Spotting the Invisible Risks to Food and Health in Nairobi’s Slums
By Shadrack Mbaka, Alice Sverdlik (UC-Berkeley) and Sohel Ahmed, DPU-UCL
Data can create a strong foundation for understanding hidden problems and generating innovative solutions. Muungano wa Wanavijiji (Federation of Slum-Dwellers), with the support of its secretariat Muungano Support Trust (MuST), continues to revolutionize data on informal settlements by using tools such as city-wide profiles, enumerations, and GPS mapping as a call for additional and better information that is more open, disaggregated, produced more frequently, and user-friendly so that communities can create solutions tailored to their needs.
Despite the urgent need and overwhelming demand to address urban environmental crises, actors working in these areas are plagued by a dearth of information. Muungano and MuST have found that informal settlements are often excluded from Kenya’s national and county-based surveys, on the assumption they would skew data and uncover problematic trends. For instance, high levels of food insecurity, inadequate food safety practices, and unstable livelihoods are chronic development challenges in informal settlements. Additionally, low-income urban areas are at heightened risk of both rapid and slow-onset crises, including climate change and rising food prices.
Recently, MuST and Muungano have partnered with researchers on a food and livestock study that will reveal emerging threats to food safety and health in Nairobi’s slums, as well as how to address these challenges. Other partners are based at the African Population and Health Research Centre (APHRC) and the International Livestock Research Institute (ILRI) in Nairobi, in addition to the International Institute for Environment and Development (IIED) and Development Planning Unit (DPU) at University College London.
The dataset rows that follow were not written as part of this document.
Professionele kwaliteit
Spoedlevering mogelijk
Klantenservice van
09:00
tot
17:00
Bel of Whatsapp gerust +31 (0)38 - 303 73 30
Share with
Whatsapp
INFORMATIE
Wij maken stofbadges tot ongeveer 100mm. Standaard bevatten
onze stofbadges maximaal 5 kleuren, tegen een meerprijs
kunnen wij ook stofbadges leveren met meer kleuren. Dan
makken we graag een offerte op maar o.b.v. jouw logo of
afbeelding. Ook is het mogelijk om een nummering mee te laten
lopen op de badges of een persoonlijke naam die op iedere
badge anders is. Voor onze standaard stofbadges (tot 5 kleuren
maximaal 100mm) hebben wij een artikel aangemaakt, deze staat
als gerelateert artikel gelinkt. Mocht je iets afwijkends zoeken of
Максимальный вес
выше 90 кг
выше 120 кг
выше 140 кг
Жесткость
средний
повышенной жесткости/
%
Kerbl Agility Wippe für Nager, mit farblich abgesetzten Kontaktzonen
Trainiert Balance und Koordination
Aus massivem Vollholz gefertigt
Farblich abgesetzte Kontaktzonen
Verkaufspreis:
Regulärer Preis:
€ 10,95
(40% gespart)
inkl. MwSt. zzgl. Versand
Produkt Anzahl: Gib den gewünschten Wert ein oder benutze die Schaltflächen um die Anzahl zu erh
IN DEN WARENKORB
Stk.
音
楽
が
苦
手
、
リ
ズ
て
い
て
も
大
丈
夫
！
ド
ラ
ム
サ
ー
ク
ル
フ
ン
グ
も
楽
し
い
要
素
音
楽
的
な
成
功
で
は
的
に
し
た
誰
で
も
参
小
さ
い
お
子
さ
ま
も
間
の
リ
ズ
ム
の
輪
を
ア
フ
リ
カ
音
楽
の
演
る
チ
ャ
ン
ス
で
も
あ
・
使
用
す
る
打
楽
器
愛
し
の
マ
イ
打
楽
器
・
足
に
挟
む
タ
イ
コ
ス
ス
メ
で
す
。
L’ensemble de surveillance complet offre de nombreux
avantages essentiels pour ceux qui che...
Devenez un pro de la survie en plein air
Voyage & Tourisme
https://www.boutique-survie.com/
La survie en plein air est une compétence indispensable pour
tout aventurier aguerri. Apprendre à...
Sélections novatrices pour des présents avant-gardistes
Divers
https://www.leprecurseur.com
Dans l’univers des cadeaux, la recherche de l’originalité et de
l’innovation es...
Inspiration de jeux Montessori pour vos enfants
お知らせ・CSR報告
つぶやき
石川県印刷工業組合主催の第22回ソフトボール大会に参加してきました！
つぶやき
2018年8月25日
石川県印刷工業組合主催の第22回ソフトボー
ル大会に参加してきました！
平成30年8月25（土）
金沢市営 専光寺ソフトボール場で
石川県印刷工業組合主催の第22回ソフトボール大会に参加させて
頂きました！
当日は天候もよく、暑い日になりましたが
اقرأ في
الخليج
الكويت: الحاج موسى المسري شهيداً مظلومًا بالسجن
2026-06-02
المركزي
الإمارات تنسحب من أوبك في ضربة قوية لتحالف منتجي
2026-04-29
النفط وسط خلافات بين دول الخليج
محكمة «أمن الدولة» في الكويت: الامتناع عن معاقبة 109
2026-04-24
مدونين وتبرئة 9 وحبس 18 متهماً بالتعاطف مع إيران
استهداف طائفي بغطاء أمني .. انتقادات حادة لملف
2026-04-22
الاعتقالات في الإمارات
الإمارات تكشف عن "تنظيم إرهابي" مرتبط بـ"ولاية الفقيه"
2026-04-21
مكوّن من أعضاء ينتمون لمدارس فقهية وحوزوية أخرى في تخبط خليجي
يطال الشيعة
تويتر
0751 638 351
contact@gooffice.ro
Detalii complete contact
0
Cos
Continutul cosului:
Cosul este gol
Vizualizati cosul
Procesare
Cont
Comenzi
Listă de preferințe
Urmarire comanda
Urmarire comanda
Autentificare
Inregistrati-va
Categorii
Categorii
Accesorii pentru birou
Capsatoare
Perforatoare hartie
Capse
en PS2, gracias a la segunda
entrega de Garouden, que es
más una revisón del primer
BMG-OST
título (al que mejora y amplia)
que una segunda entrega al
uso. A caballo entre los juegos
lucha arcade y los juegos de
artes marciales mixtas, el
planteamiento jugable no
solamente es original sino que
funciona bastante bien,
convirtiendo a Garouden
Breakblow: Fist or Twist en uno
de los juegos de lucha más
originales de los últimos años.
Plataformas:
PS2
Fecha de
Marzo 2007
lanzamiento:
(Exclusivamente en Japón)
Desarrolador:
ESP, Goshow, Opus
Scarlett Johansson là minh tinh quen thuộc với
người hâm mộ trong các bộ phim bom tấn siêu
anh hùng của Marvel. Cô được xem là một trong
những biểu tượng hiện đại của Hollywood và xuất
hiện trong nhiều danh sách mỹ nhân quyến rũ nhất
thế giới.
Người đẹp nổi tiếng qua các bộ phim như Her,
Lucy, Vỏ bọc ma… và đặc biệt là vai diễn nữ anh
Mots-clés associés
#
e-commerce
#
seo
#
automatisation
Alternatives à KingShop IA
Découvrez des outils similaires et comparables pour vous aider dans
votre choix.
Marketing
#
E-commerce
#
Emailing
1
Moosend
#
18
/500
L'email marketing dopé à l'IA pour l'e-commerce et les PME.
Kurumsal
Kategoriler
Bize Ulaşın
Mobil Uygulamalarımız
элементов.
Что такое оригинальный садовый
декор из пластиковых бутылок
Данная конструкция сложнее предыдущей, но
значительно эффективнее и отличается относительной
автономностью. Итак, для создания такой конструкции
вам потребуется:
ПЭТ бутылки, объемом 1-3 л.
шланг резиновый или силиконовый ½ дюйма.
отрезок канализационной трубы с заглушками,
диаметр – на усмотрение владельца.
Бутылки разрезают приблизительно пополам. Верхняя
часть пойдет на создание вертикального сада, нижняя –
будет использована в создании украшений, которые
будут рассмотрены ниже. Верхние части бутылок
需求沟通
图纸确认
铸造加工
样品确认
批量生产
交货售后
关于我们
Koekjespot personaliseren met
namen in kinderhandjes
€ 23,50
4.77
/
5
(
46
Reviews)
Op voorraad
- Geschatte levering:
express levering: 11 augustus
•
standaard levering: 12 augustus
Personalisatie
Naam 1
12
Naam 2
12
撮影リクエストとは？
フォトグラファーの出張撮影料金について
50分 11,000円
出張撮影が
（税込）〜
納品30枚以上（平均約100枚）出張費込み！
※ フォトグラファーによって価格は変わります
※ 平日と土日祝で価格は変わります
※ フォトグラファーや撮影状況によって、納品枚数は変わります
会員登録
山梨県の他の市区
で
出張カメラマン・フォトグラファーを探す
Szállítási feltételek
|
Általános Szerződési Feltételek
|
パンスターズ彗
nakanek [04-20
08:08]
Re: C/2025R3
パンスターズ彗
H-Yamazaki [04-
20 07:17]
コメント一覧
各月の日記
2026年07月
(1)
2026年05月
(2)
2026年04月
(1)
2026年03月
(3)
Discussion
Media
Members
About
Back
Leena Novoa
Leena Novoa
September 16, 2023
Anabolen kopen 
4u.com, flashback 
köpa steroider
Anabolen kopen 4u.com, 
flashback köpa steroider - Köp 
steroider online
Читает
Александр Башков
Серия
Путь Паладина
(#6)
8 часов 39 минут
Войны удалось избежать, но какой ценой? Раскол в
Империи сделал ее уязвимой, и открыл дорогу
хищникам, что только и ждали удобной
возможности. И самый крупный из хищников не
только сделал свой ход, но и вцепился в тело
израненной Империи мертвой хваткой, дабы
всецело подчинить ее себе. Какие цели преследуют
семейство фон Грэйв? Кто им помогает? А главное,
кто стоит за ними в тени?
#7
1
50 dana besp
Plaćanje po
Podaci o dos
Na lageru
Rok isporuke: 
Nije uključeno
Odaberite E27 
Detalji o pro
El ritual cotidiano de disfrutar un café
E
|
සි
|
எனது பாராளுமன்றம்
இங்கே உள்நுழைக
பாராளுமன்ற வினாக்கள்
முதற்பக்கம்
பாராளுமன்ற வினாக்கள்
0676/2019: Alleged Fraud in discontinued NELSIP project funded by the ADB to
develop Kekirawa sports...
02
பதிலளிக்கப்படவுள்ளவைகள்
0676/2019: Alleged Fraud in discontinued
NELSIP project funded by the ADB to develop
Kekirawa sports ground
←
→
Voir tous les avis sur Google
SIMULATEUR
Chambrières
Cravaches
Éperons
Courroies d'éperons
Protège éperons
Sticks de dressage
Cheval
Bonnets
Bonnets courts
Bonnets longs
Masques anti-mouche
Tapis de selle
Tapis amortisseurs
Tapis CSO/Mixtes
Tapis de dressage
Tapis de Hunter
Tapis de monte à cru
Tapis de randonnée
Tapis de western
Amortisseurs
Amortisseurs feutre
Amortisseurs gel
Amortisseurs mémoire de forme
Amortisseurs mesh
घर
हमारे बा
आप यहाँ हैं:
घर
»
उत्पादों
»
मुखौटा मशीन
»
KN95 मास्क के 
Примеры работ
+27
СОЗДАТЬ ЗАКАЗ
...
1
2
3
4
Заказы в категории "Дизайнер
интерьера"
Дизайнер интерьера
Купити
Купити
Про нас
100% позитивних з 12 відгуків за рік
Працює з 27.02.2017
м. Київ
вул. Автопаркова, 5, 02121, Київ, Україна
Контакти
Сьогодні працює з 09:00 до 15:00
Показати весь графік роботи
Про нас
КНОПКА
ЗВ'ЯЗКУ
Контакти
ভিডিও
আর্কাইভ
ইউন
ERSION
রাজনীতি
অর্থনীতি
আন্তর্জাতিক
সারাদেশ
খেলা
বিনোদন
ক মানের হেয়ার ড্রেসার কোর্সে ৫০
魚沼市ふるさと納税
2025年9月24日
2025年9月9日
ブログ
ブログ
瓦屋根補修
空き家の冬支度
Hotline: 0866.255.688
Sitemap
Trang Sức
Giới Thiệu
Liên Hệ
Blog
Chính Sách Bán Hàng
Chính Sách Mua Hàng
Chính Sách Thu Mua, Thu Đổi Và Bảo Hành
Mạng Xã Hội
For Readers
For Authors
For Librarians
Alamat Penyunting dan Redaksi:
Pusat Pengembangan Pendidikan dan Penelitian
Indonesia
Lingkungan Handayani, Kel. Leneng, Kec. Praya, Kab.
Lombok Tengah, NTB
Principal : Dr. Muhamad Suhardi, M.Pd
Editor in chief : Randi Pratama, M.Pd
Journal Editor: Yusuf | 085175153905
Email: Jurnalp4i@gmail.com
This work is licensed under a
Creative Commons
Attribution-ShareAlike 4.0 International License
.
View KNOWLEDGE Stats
Research will be based in Korogocho, Viwandani, and Dagorretti, where extensive mapping will be conducted as well as several focus groups with food vendors and livestock-keepers to identify their key concerns. By bringing together a range of stakeholders, the project can provide new insights into hidden risks to food and health while uncovering new solutions benefiting residents of Nairobi’s informal settlements.
The study’s objective is to reveal the mechanisms leading to the introduction and spread of pathogens into urban populations through food and livestock. It will focus upon food and livestock as sources of these pathogens, since emerging diseases are likely to be zoonotic in origin.Due to close interactions with residents of low-income areas, food and livestock pathogens are highly likely to cross the species barrier and to pose risks to slum-dwellers. The study also aims to understand how food and livestock value chains are affected by environmental, infrastructure, and socio-economic factors in slums. For instance, the lack of water, sanitation, waste collection, or other infrastructure may increase the risk of food contamination and create several economic burdens for food vendors and livestock-keepers in Nairobi’s informal settlements. Furthermore, the team will research emerging pathogens that may exist in diverse hosts, in the environment, on food, waste, etc. (See www.zoonotic-diseases.org/home/research/urbanzoonoses for more info on urban zoonotic diseases or urban Zoonoses)
Additionally, the teams will strengthen existing data, offer new skills to residents, and utilise a range of research methods throughout the study. The partnership will utilize and expand upon past data-sets, particularly administrative data; Geo-reference existing survey and administrative data; map key indicators and services; analyse and visualise existing data more creatively; create inter-operable existing data sources, perhaps linking survey and administrative data; and enhance usability, accessibility, and affordability of existing data sources. The Urban Zoonoses study will go beyond just administering questionnaires to incorporate several innovative research methods. These include base-mapping, paper mapping, and mobile phone applications that gather data on food sources, daily patterns, and environmental hazards. In particular, there is an important component of balloon-mapping of environmental ‘hot spots. ‘Balloon-mapping offers a low-cost but effective way of gathering data on environmental hazards and can be linked with the study’s other data sources.
Furthermore, this collaboration will offer technical support to communities, impart skills in mapping and data-collection, and draw upon residents’ local knowledge of food practices. The training will not only enable communities to participate meaningfully in the study, but will also help address the challenge of improving statistics in Nairobi’s informal settlements. Conducting focus group discussions (FGDs) with food vendors, livestock-keepers, and consumers in slums will again provide much-needed data into existing practices, challenges, and possible responses to environmental hazards and zoonotic threats.
The study is currently being piloted Viwandani villages of Jamaica and Milimani; upon testing the tools, the project will be rolled-out in Viwandani as well as in Korogocho and Dagoretti. These actions will go a long way to support a data revolution, starting from where it counts – the bottom up.